Arvados

After this is merged test-provision-debian12 should be added to the test-provision multijob.

Just in case, I tried a multi-node installation on both debian 11 & 12. The former worked fine, for the latter, I used the ami-0e365edd3d30d031b AMI (from https://wiki.debian.org/Cloud/AmazonEC2Image/Bookworm) and it's giving me a package repo security error, as commented on chat:

root@controller:/home/admin# apt-get update
Get:1 file:/etc/apt/mirrors/debian.list Mirrorlist [38 B]
Get:5 file:/etc/apt/mirrors/debian-security.list Mirrorlist [47 B]
Hit:2 https://cdn-aws.deb.debian.org/debian bookworm InRelease
Hit:3 https://cdn-aws.deb.debian.org/debian bookworm-updates InRelease
Hit:4 https://cdn-aws.deb.debian.org/debian bookworm-backports InRelease
Hit:6 https://cdn-aws.deb.debian.org/debian-security bookworm-security InRelease
Get:7 http://apt.arvados.org/bookworm bookworm InRelease [4,111 B]
Hit:8 https://repo.saltproject.io/salt/py3/debian/11/amd64/3006 bullseye InRelease
Reading package lists... Done
E: The repository 'http://apt.arvados.org/bookworm bookworm InRelease' provides only weak security information.
N: Updating from such a repository can't be done securely, and is therefore disabled by default.
N: See apt-secure(8) manpage for repository creation and user configuration details.

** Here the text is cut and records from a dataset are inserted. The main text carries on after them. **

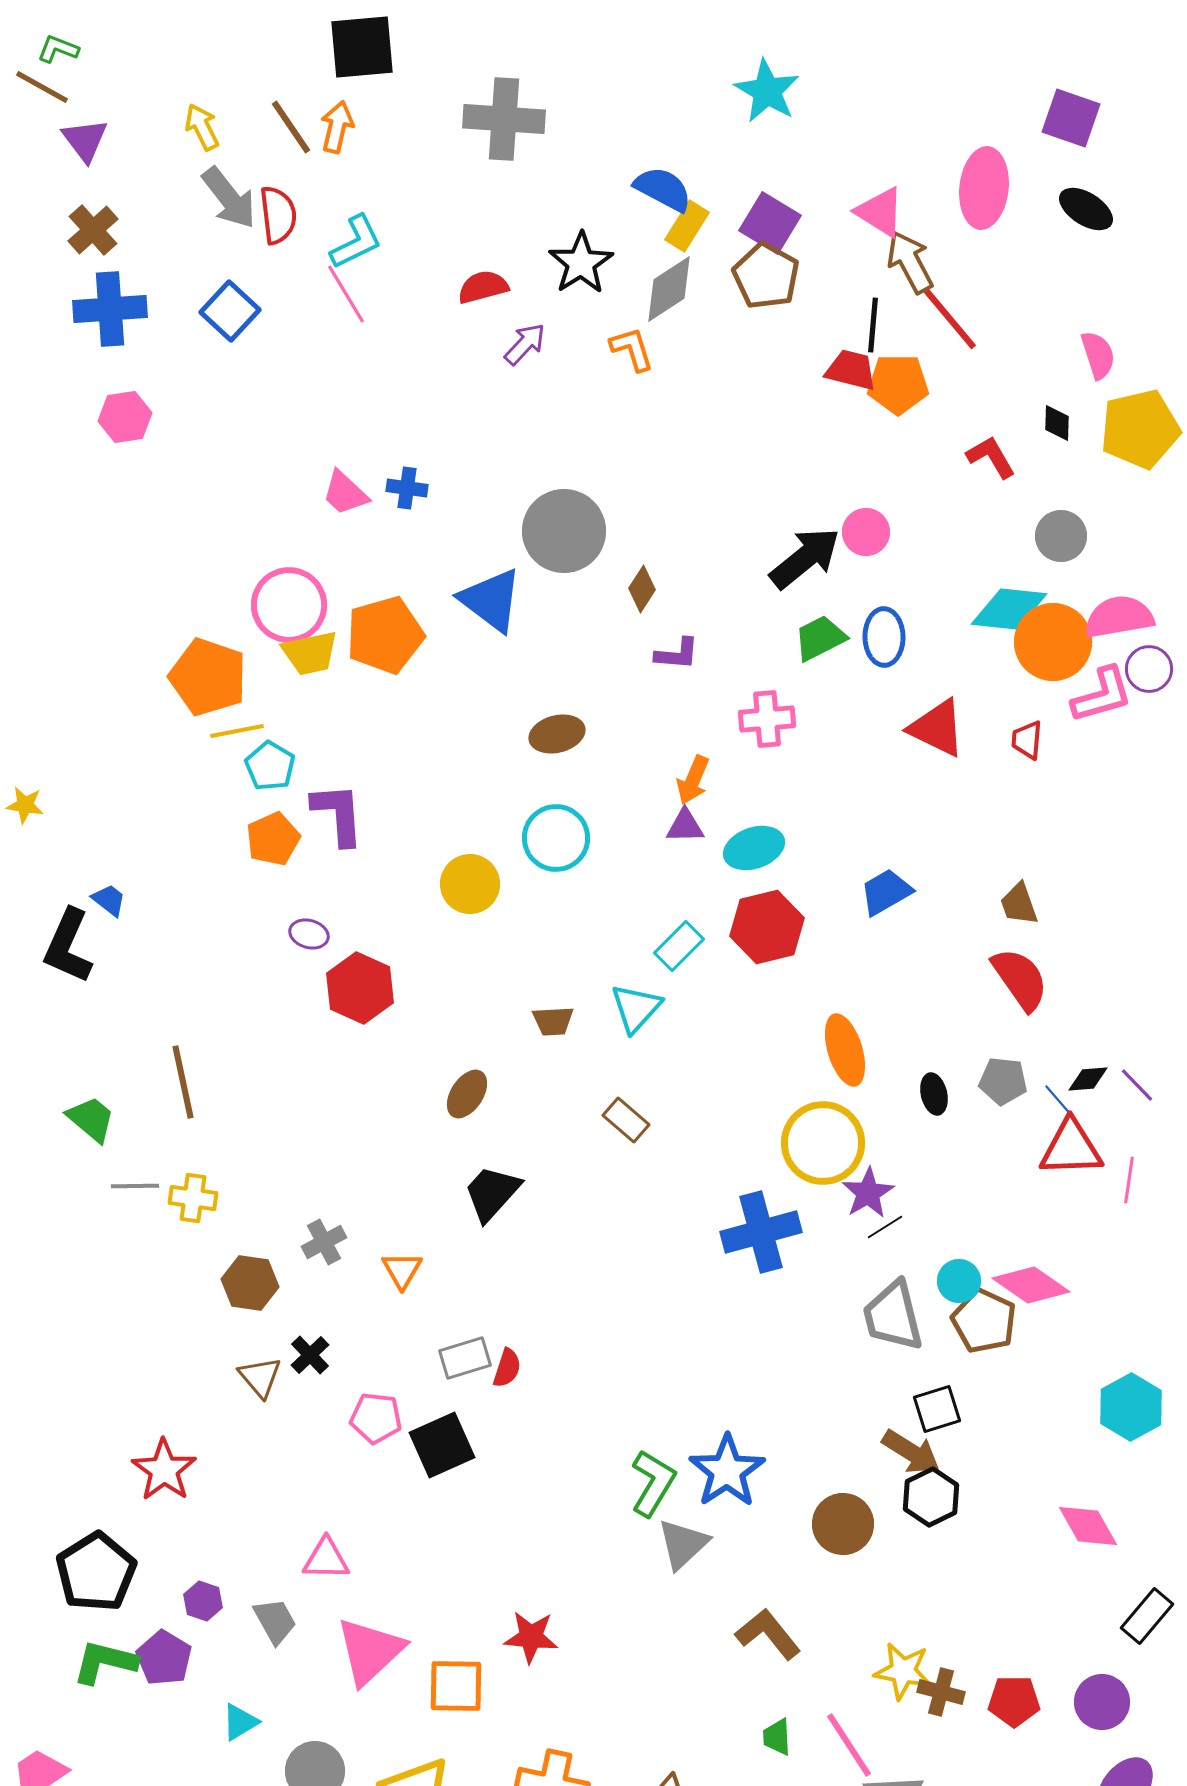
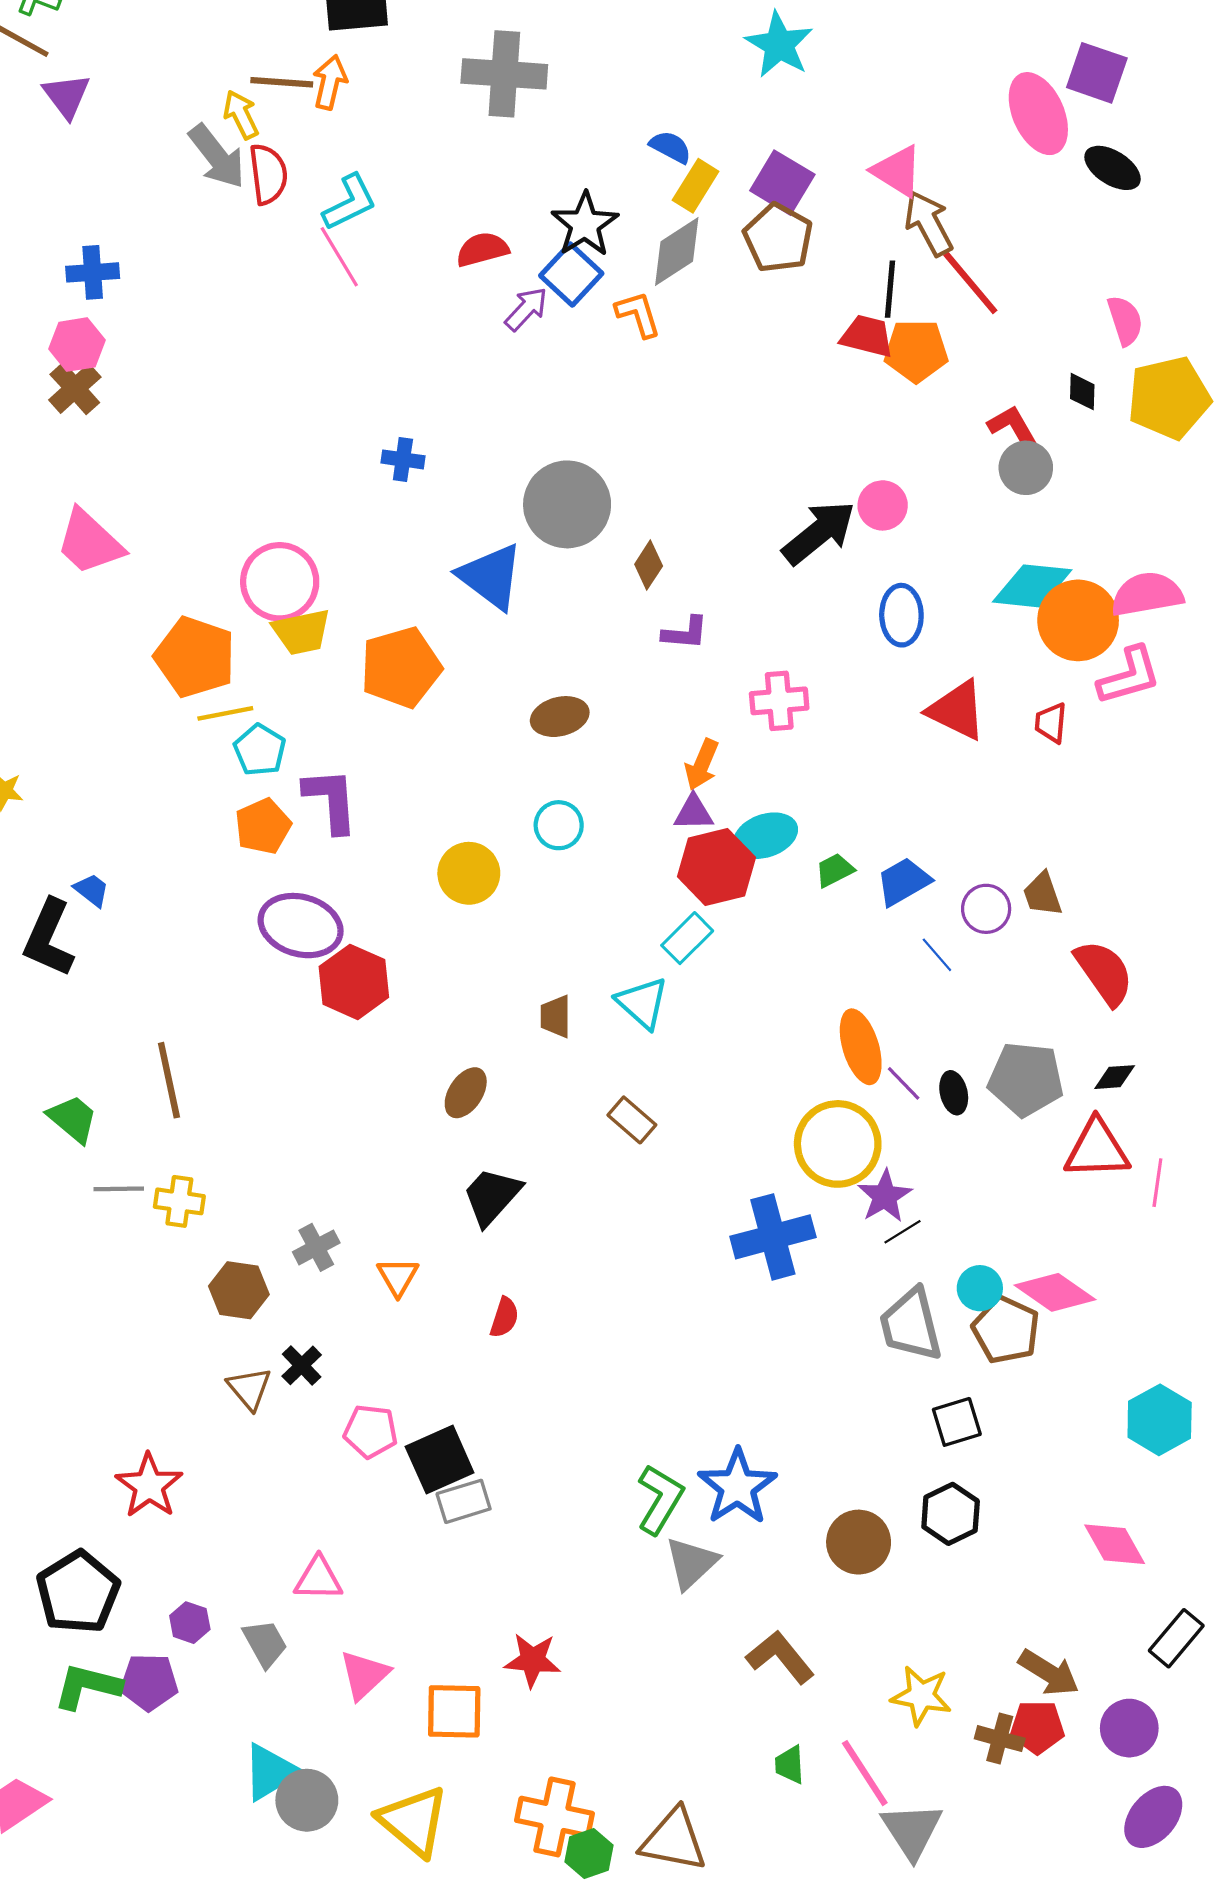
yellow arrow: (202, 127) -> (241, 115), moved
brown line: (291, 127) -> (282, 82), turned -52
pink ellipse: (984, 188) -> (1038, 114), moved, turned -30
blue semicircle: (663, 189) -> (670, 147), size x0.7
brown cross: (93, 230) -> (75, 388), moved
blue cross: (110, 309) -> (93, 272), size x0.7
blue square: (230, 311) -> (571, 275), moved
pink hexagon: (125, 417) -> (77, 345), moved
pink trapezoid: (345, 493) -> (89, 542), moved, size x1.4
gray circle: (1061, 536) -> (1026, 468), moved
orange pentagon: (385, 635) -> (401, 667), moved
green trapezoid: (820, 638) -> (835, 870), moved, size x0.7
purple circle: (1149, 669) -> (986, 909), moved
cyan circle: (556, 838) -> (559, 825), size x0.7
red hexagon: (767, 927) -> (716, 867), moved
purple ellipse: (309, 934) -> (301, 926), size x2.0
red semicircle: (1020, 979) -> (1104, 973), moved
cyan triangle: (636, 1008) -> (642, 1003), turned -30
brown trapezoid: (553, 1021) -> (556, 1016), turned 93
gray pentagon: (1003, 1081) -> (1026, 1079), size x1.5
purple line: (1137, 1085) -> (904, 1083), moved
blue line: (1059, 1101) -> (937, 955), moved
gray rectangle: (465, 1358) -> (464, 1501), moved
red semicircle: (507, 1368) -> (504, 1317), moved
brown arrow: (911, 1452) -> (1049, 1673), moved
pink triangle: (370, 1651) -> (364, 1675), size x0.7
purple pentagon: (164, 1658) -> (149, 1682), turned -30
brown cross: (941, 1692) -> (1000, 1739), moved
cyan triangle: (240, 1722) -> (270, 1772), moved, size x1.5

Lucas Di Pentima wrote in #note-9:

Just in case, I tried a multi-node installation on both debian 11 & 12. The former worked fine, for the latter, I used the ami-0e365edd3d30d031b AMI (from https://wiki.debian.org/Cloud/AmazonEC2Image/Bookworm) and it's giving me a package repo security error, as commented on chat:

I think you might be getting this because you're using the bookworm repository, as opposed to bookworm-dev. No releases have been published to that repository yet, meaning http://apt.arvados.org/bookworm/dists/bookworm/main/binary-amd64/Packages is empty, which means it has no checksums in it, which I think might result in the error you're seeing. Contrast http://apt.arvados.org/bookworm/dists/bookworm-dev/main/binary-amd64/Packages.

I think this is a good situation, actually, since we haven't published any official releases with Debian 12 support. Is it possible to do your test against bookworm-dev instead? Does that make sense?

For what it's worth I rebased the branch on current main, and reran test-deploy-debian12 with the packages that were published earlier, and it passed: test-provision-debian12: #8

Thanks, now I think I've found a real issue, at least with the way the Debian12 AMI works: It seems that the ami-0e365edd3d30d031b AMI doesn't have the cron service installed by default, and the logrotate-formula fails because of this.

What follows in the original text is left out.